BRIEF: A verbatim copy of all the data is required; the pictures should not appear in it.

Transcribed page contents:
━━━━━━━━━━

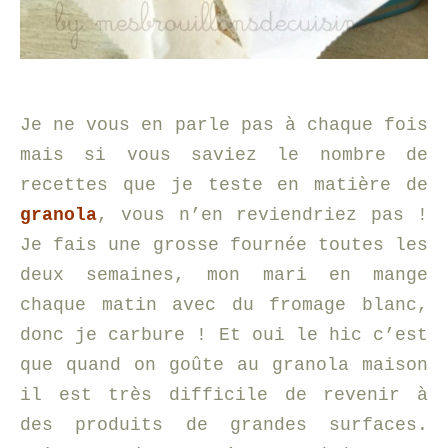
Je ne vous en parle pas à chaque fois
mais si vous saviez le nombre de
recettes que je teste en matière de
granola
, vous n’en reviendriez pas !
Je fais une grosse fournée toutes les
deux semaines, mon mari en mange
chaque matin avec du fromage blanc,
donc je carbure ! Et oui le hic c’est
que quand on goûte au granola maison
il est très difficile de revenir à
des produits de grandes surfaces.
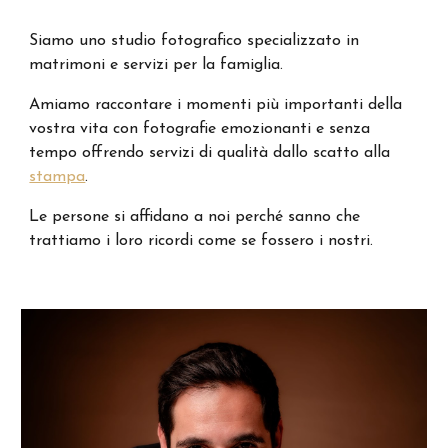
Siamo uno studio fotografico specializzato in
matrimoni e servizi per la famiglia.
Amiamo raccontare i momenti più importanti della
vostra vita con fotografie emozionanti e senza
tempo offrendo servizi di qualità dallo scatto alla
stampa
.
Le persone si affidano a noi perché sanno che
trattiamo i loro ricordi come se fossero i nostri.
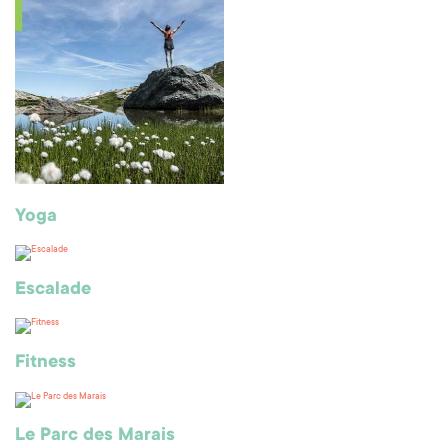
Yoga
Escalade
Fitness
Le Parc des Marais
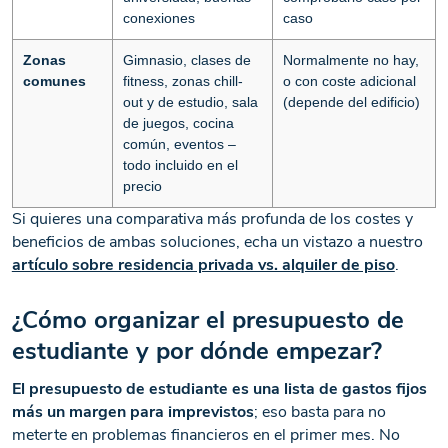
conexiones
caso
Zonas
Gimnasio, clases de
Normalmente no hay,
comunes
fitness, zonas chill-
o con coste adicional
out y de estudio, sala
(depende del edificio)
de juegos, cocina
común, eventos –
todo incluido en el
precio
Si quieres una comparativa más profunda de los costes y
beneficios de ambas soluciones, echa un vistazo a nuestro
artículo sobre residencia privada vs. alquiler de piso
.
¿Cómo organizar el presupuesto de
estudiante y por dónde empezar?
El presupuesto de estudiante es una lista de gastos fijos
más un margen para imprevistos
; eso basta para no
meterte en problemas financieros en el primer mes. No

━━━━━━━━━━

SOLUTION TO THE EXERCISE:
Je ne vous en parle pas à chaque fois
mais si vous saviez le nombre de
recettes que je teste en matière de
granola
, vous n’en reviendriez pas !
Je fais une grosse fournée toutes les
deux semaines, mon mari en mange
chaque matin avec du fromage blanc,
donc je carbure ! Et oui le hic c’est
que quand on goûte au granola maison
il est très difficile de revenir à
des produits de grandes surfaces.
Siamo uno studio fotografico specializzato in
matrimoni e servizi per la famiglia.
Amiamo raccontare i momenti più importanti della
vostra vita con fotografie emozionanti e senza
tempo offrendo servizi di qualità dallo scatto alla
stampa
.
Le persone si affidano a noi perché sanno che
trattiamo i loro ricordi come se fossero i nostri.
Yoga
Escalade
Fitness
Le Parc des Marais
conexiones
caso
Zonas
Gimnasio, clases de
Normalmente no hay,
comunes
fitness, zonas chill-
o con coste adicional
out y de estudio, sala
(depende del edificio)
de juegos, cocina
común, eventos –
todo incluido en el
precio
Si quieres una comparativa más profunda de los costes y
beneficios de ambas soluciones, echa un vistazo a nuestro
artículo sobre residencia privada vs. alquiler de piso
.
¿Cómo organizar el presupuesto de
estudiante y por dónde empezar?
El presupuesto de estudiante es una lista de gastos fijos
más un margen para imprevistos
; eso basta para no
meterte en problemas financieros en el primer mes. No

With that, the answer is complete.